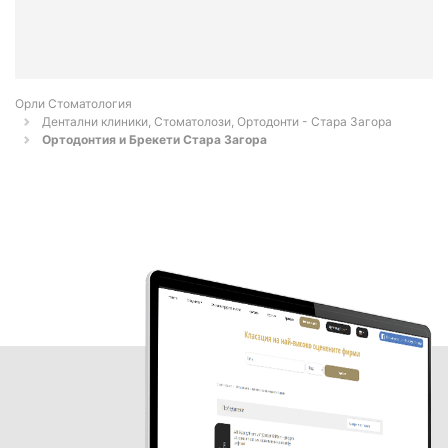
Орли Стоматология
Дентални клиники, Стоматолози, Ортодонти - Стара Загора
Ортодонтия и Брекети Стара Загора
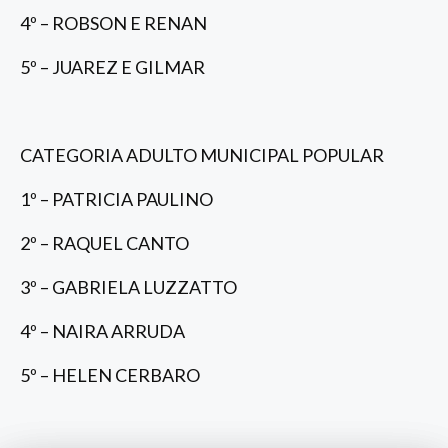
4º – ROBSON E RENAN
5º – JUAREZ E GILMAR
CATEGORIA ADULTO MUNICIPAL POPULAR
1º – PATRICIA PAULINO
2º – RAQUEL CANTO
3º – GABRIELA LUZZATTO
4º – NAIRA ARRUDA
5º – HELEN CERBARO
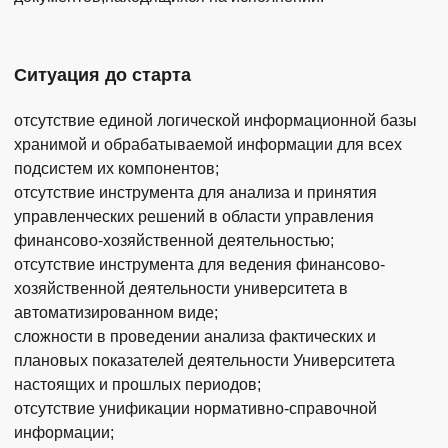
Ситуация до старта
отсутствие единой логической информационной базы
хранимой и обрабатываемой информации для всех
подсистем их компонентов;
отсутствие инструмента для анализа и принятия
управленческих решений в области управления
финансово-хозяйственной деятельностью;
отсутствие инструмента для ведения финансово-
хозяйственной деятельности университета в
автоматизированном виде;
сложности в проведении анализа фактических и
плановых показателей деятельности Университета
настоящих и прошлых периодов;
отсутствие унификации нормативно-справочной
информации;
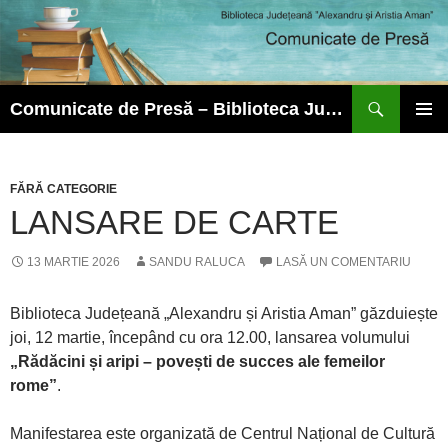
Caută
Comunicate de Presă – Biblioteca Județeană ”Alexandru și Aristia Aman”
SARI
MENIU
LA
PRINCI
CONȚINUT
FĂRĂ CATEGORIE
LANSARE DE CARTE
13 MARTIE 2026
SANDU RALUCA
LASĂ UN COMENTARIU
Biblioteca Județeană „Alexandru și Aristia Aman” găzduiește
joi, 12 martie, începând cu ora 12.00, lansarea volumului
„Rădăcini și aripi – povești de succes ale femeilor
rome”
.
Manifestarea este organizată de Centrul Național de Cultură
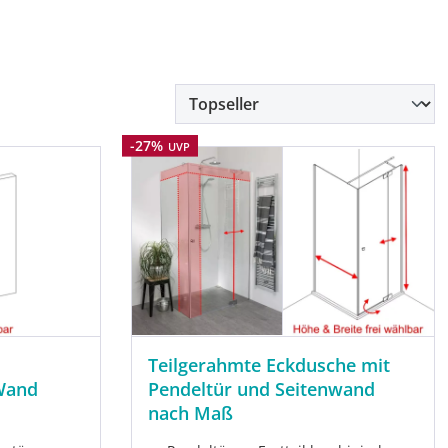
Rabatt
-27%
UVP
Teilgerahmte Eckdusche mit
Wand
Pendeltür und Seitenwand
nach Maß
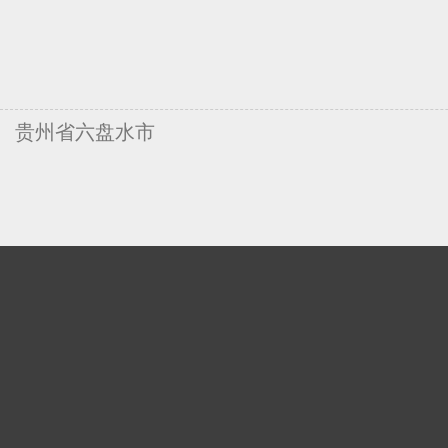
贵州省六盘水市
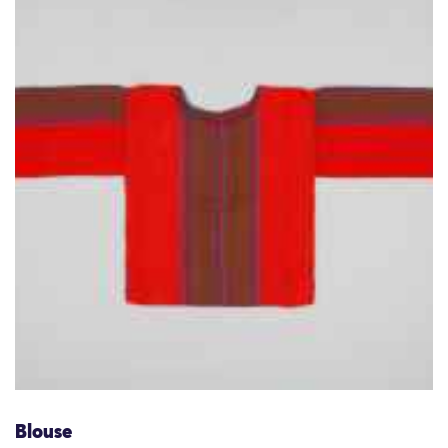
Blouse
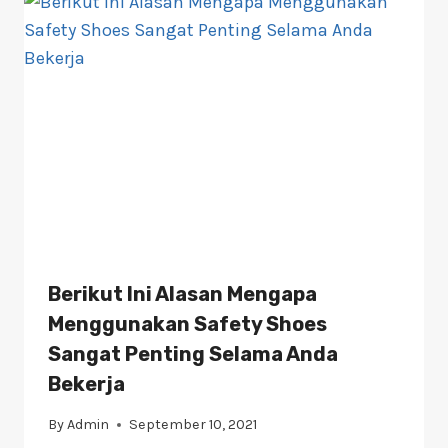
Berikut Ini Alasan Mengapa
Menggunakan Safety Shoes
Sangat Penting Selama Anda
Bekerja
By
Admin
September 10, 2021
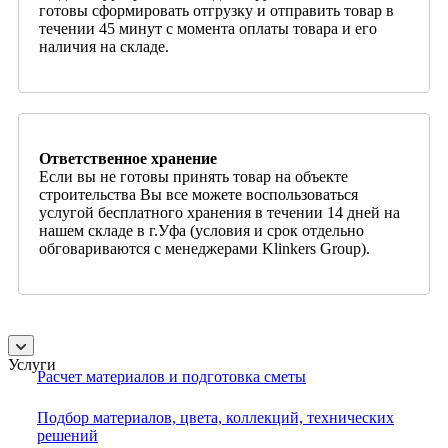
готовы сформировать отгрузку и отправить товар в
течении 45 минут с момента оплаты товара и его
наличия на складе.
Ответственное хранение
Если вы не готовы принять товар на объекте
строительства Вы все можете воспользоваться
услугой бесплатного хранения в течении 14 дней на
нашем складе в г.Уфа (условия и срок отдельно
обговариваются с менеджерами Klinkers Group).
Услуги
Расчет материалов и подготовка сметы
Подбор материалов, цвета, коллекций, технических
решений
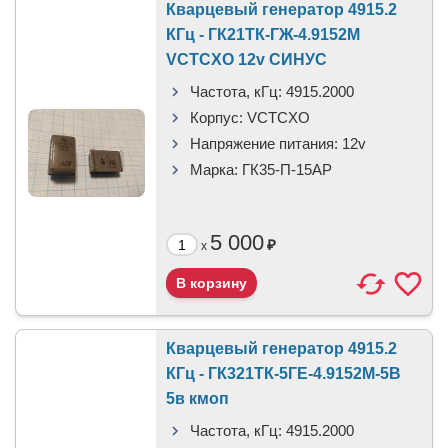
Кварцевый генератор 4915.2
КГц - ГК21ТК-ГЖ-4.9152М
VCTCXO 12v СИНУС
Частота, кГц:
4915.2000
Корпус:
VCTCXO
Напряжение питания:
12v
Марка:
ГК35-П-15АР
5 000
₽
x
Кварцевый генератор 4915.2
КГц - ГК321ТК-5ГЕ-4.9152М-5В
5в кмоп
Частота, кГц:
4915.2000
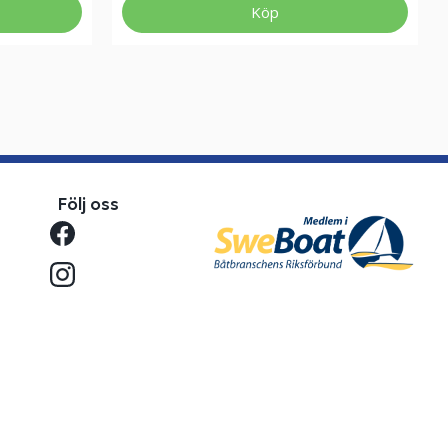
Köp
Följ oss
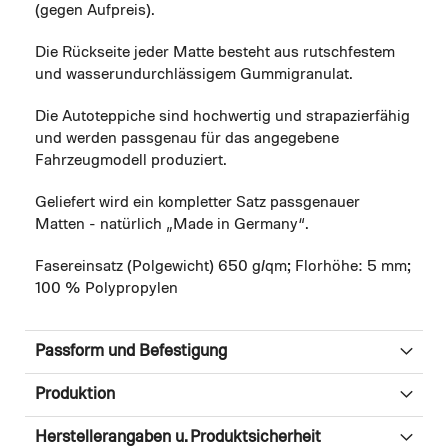
(gegen Aufpreis).
Die Rückseite jeder Matte besteht aus rutschfestem
und wasserundurchlässigem Gummigranulat.
Die Autoteppiche sind hochwertig und strapazierfähig
und werden passgenau für das angegebene
Fahrzeugmodell produziert.
Geliefert wird ein kompletter Satz passgenauer
Matten - natürlich „Made in Germany“.
Fasereinsatz (Polgewicht) 650 g/qm; Florhöhe: 5 mm;
100 % Polypropylen
Passform und Befestigung
Produktion
Herstellerangaben u. Produktsicherheit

Instructions to follow: Reproduce each entry above word for word. Pictures are not part of the copy.

Reply to the task:
Орли Стоматология
Дентални клиники, Стоматолози, Ортодонти - Стара Загора
Ортодонтия и Брекети Стара Загора
4º – ROBSON E RENAN
5º – JUAREZ E GILMAR
CATEGORIA ADULTO MUNICIPAL POPULAR
1º – PATRICIA PAULINO
2º – RAQUEL CANTO
3º – GABRIELA LUZZATTO
4º – NAIRA ARRUDA
5º – HELEN CERBARO
Ситуация до старта
отсутствие единой логической информационной базы
хранимой и обрабатываемой информации для всех
подсистем их компонентов;
отсутствие инструмента для анализа и принятия
управленческих решений в области управления
финансово-хозяйственной деятельностью;
отсутствие инструмента для ведения финансово-
хозяйственной деятельности университета в
автоматизированном виде;
сложности в проведении анализа фактических и
плановых показателей деятельности Университета
настоящих и прошлых периодов;
отсутствие унификации нормативно-справочной
информации;
Caută
Comunicate de Presă – Biblioteca Județeană ”Alexandru și Aristia Aman”
SARI
MENIU
LA
PRINCI
CONȚINUT
FĂRĂ CATEGORIE
LANSARE DE CARTE
13 MARTIE 2026
SANDU RALUCA
LASĂ UN COMENTARIU
Biblioteca Județeană „Alexandru și Aristia Aman” găzduiește
joi, 12 martie, începând cu ora 12.00, lansarea volumului
„Rădăcini și aripi – povești de succes ale femeilor
rome”
.
Manifestarea este organizată de Centrul Național de Cultură
Rabatt
-27%
UVP
Teilgerahmte Eckdusche mit
Wand
Pendeltür und Seitenwand
nach Maß
贵州省六盘水市
Blouse
Berikut Ini Alasan Mengapa
Menggunakan Safety Shoes
Sangat Penting Selama Anda
Bekerja
By
Admin
September 10, 2021
готовы сформировать отгрузку и отправить товар в
течении 45 минут с момента оплаты товара и его
наличия на складе.
Ответственное хранение
Если вы не готовы принять товар на объекте
строительства Вы все можете воспользоваться
услугой бесплатного хранения в течении 14 дней на
нашем складе в г.Уфа (условия и срок отдельно
обговариваются с менеджерами Klinkers Group).
Услуги
Расчет материалов и подготовка сметы
Подбор материалов, цвета, коллекций, технических
решений
Кварцевый генератор 4915.2
КГц - ГК21ТК-ГЖ-4.9152М
VCTCXO 12v СИНУС
Частота, кГц:
4915.2000
Корпус:
VCTCXO
Напряжение питания:
12v
Марка:
ГК35-П-15АР
5 000
₽
x
Кварцевый генератор 4915.2
КГц - ГК321ТК-5ГЕ-4.9152М-5В
5в кмоп
Частота, кГц:
4915.2000
Köp
Följ oss
(gegen Aufpreis).
Die Rückseite jeder Matte besteht aus rutschfestem
und wasserundurchlässigem Gummigranulat.
Die Autoteppiche sind hochwertig und strapazierfähig
und werden passgenau für das angegebene
Fahrzeugmodell produziert.
Geliefert wird ein kompletter Satz passgenauer
Matten - natürlich „Made in Germany“.
Fasereinsatz (Polgewicht) 650 g/qm; Florhöhe: 5 mm;
100 % Polypropylen
Passform und Befestigung
Produktion
Herstellerangaben u. Produktsicherheit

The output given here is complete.